*PROMPT*. Retype the material, please. Every line must match.

*DATA SUPPLIED*.
···

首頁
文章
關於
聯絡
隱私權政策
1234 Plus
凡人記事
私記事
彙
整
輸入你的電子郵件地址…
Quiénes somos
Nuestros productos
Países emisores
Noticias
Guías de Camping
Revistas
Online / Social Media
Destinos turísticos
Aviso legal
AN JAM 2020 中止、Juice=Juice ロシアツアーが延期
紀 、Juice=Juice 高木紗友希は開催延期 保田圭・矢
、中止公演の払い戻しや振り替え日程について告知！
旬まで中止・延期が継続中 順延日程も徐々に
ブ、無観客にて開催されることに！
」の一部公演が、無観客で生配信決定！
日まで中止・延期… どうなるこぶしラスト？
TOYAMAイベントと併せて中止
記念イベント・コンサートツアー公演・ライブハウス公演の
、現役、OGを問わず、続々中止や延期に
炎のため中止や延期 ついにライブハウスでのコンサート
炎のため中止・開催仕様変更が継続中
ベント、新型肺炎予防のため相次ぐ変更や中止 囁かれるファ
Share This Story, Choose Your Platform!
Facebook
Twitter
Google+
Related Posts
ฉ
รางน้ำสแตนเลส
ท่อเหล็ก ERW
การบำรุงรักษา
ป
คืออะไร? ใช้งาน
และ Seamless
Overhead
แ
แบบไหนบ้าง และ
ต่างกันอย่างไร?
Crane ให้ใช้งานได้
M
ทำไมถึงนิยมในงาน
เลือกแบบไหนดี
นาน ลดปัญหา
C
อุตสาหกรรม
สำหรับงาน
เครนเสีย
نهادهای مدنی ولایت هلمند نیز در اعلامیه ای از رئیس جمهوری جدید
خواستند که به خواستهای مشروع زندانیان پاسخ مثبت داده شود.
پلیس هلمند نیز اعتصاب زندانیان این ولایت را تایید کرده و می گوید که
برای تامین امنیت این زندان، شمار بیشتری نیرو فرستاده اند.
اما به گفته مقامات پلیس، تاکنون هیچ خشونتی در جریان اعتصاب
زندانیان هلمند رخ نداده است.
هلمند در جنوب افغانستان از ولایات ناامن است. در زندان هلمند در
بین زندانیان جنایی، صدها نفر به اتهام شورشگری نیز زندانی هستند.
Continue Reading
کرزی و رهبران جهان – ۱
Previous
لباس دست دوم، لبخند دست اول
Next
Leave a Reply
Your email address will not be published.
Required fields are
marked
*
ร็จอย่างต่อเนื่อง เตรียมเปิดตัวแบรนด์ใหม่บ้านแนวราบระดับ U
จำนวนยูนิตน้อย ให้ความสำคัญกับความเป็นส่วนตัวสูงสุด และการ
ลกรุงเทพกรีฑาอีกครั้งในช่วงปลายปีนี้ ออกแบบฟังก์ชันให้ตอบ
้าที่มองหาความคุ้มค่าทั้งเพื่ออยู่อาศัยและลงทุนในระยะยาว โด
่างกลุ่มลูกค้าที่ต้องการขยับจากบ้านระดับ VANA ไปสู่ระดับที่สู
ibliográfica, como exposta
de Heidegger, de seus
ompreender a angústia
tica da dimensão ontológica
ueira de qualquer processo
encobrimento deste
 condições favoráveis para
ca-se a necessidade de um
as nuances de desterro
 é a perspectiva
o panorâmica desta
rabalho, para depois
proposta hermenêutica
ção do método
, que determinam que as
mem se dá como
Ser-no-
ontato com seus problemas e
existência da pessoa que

···

*OUTPUT BELOW*.
首頁
文章
關於
聯絡
隱私權政策
1234 Plus
凡人記事
私記事
彙
整
輸入你的電子郵件地址…
Quiénes somos
Nuestros productos
Países emisores
Noticias
Guías de Camping
Revistas
Online / Social Media
Destinos turísticos
Aviso legal
AN JAM 2020 中止、Juice=Juice ロシアツアーが延期
紀 、Juice=Juice 高木紗友希は開催延期 保田圭・矢
、中止公演の払い戻しや振り替え日程について告知！
旬まで中止・延期が継続中 順延日程も徐々に
ブ、無観客にて開催されることに！
」の一部公演が、無観客で生配信決定！
日まで中止・延期… どうなるこぶしラスト？
TOYAMAイベントと併せて中止
記念イベント・コンサートツアー公演・ライブハウス公演の
、現役、OGを問わず、続々中止や延期に
炎のため中止や延期 ついにライブハウスでのコンサート
炎のため中止・開催仕様変更が継続中
ベント、新型肺炎予防のため相次ぐ変更や中止 囁かれるファ
Share This Story, Choose Your Platform!
Facebook
Twitter
Google+
Related Posts
ฉ
รางน้ำสแตนเลส
ท่อเหล็ก ERW
การบำรุงรักษา
ป
คืออะไร? ใช้งาน
และ Seamless
Overhead
แ
แบบไหนบ้าง และ
ต่างกันอย่างไร?
Crane ให้ใช้งานได้
M
ทำไมถึงนิยมในงาน
เลือกแบบไหนดี
นาน ลดปัญหา
C
อุตสาหกรรม
สำหรับงาน
เครนเสีย
نهادهای مدنی ولایت هلمند نیز در اعلامیه ای از رئیس جمهوری جدید
خواستند که به خواستهای مشروع زندانیان پاسخ مثبت داده شود.
پلیس هلمند نیز اعتصاب زندانیان این ولایت را تایید کرده و می گوید که
برای تامین امنیت این زندان، شمار بیشتری نیرو فرستاده اند.
اما به گفته مقامات پلیس، تاکنون هیچ خشونتی در جریان اعتصاب
زندانیان هلمند رخ نداده است.
هلمند در جنوب افغانستان از ولایات ناامن است. در زندان هلمند در
بین زندانیان جنایی، صدها نفر به اتهام شورشگری نیز زندانی هستند.
Continue Reading
کرزی و رهبران جهان – ۱
Previous
لباس دست دوم، لبخند دست اول
Next
Leave a Reply
Your email address will not be published.
Required fields are
marked
*
ร็จอย่างต่อเนื่อง เตรียมเปิดตัวแบรนด์ใหม่บ้านแนวราบระดับ U
จำนวนยูนิตน้อย ให้ความสำคัญกับความเป็นส่วนตัวสูงสุด และการ
ลกรุงเทพกรีฑาอีกครั้งในช่วงปลายปีนี้ ออกแบบฟังก์ชันให้ตอบ
้าที่มองหาความคุ้มค่าทั้งเพื่ออยู่อาศัยและลงทุนในระยะยาว โด
่างกลุ่มลูกค้าที่ต้องการขยับจากบ้านระดับ VANA ไปสู่ระดับที่สู
ibliográfica, como exposta
de Heidegger, de seus
ompreender a angústia
tica da dimensão ontológica
ueira de qualquer processo
encobrimento deste
 condições favoráveis para
ca-se a necessidade de um
as nuances de desterro
 é a perspectiva
o panorâmica desta
rabalho, para depois
proposta hermenêutica
ção do método
, que determinam que as
mem se dá como
Ser-no-
ontato com seus problemas e
existência da pessoa que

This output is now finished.